Dr. Muhammad al-Marakeby

lecturer

About

Dr. al-Marakeby is a lecturer at the Faculty of Islamic Studies, Universitas Islam Internasional Indonesia (UIII). An Azharite scholar with extensive engagement in Western academia, he earned his Ph.D. in Islamic Studies from the University of Edinburgh.

His areas of expertise include Islamic law and modernity, modern Islamic thought, decolonization theory, Islamic history, Muslim–Christian relations, and Islamic theology. Prior to joining UIII, he was awarded a visiting research fellowship at the American University in Cairo.

Dr. al-Marakeby has published widely in English, Arabic, and Turkish on topics such as Islamic law and women’s ownership of agricultural land, the higher objectives of Islamic law and modernity, the Islamic public sphere, and critical engagements with Wael Hallaq between East and West, in addition to other works on Muslim–Christian relations.

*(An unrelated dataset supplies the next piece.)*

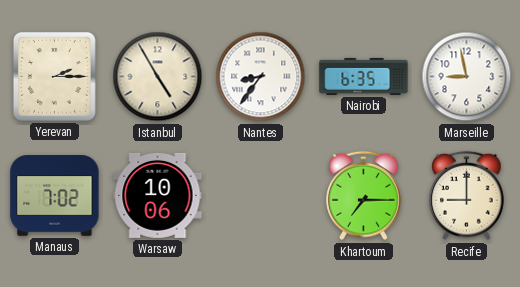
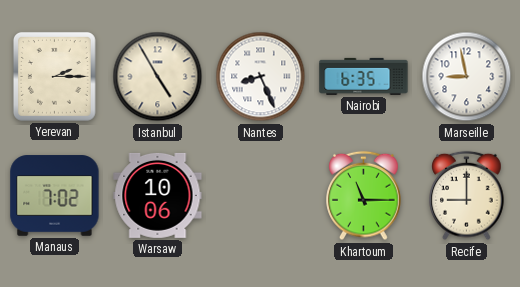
Nantes: 8:36 -> 8:26
Khartoum: 7:15 -> 11:15
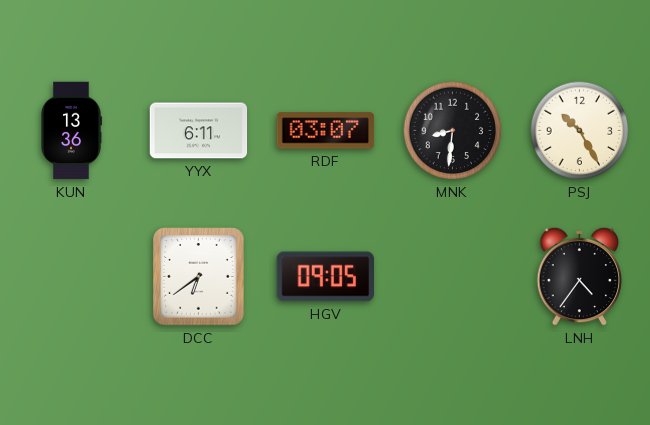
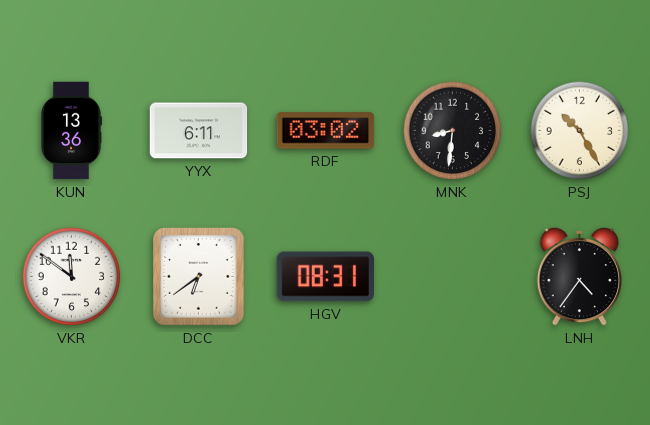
RDF: 03:07 -> 03:02
VKR: none -> 11:51
HGV: 09:05 -> 08:31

He has presented his research at numerous international institutions, including the Universities of California (USA), Leuven (Belgium), Edinburgh (UK), Exeter (UK), Nottingham (UK), Amsterdam (Netherlands), and Bonn (Germany), among others.

His forthcoming monograph, Non-Reformists’ Reform: Decolonizing the History of Islamic Law in Nineteenth-Century Egypt, further reflects his ongoing contribution to the critical study of Islamic legal history.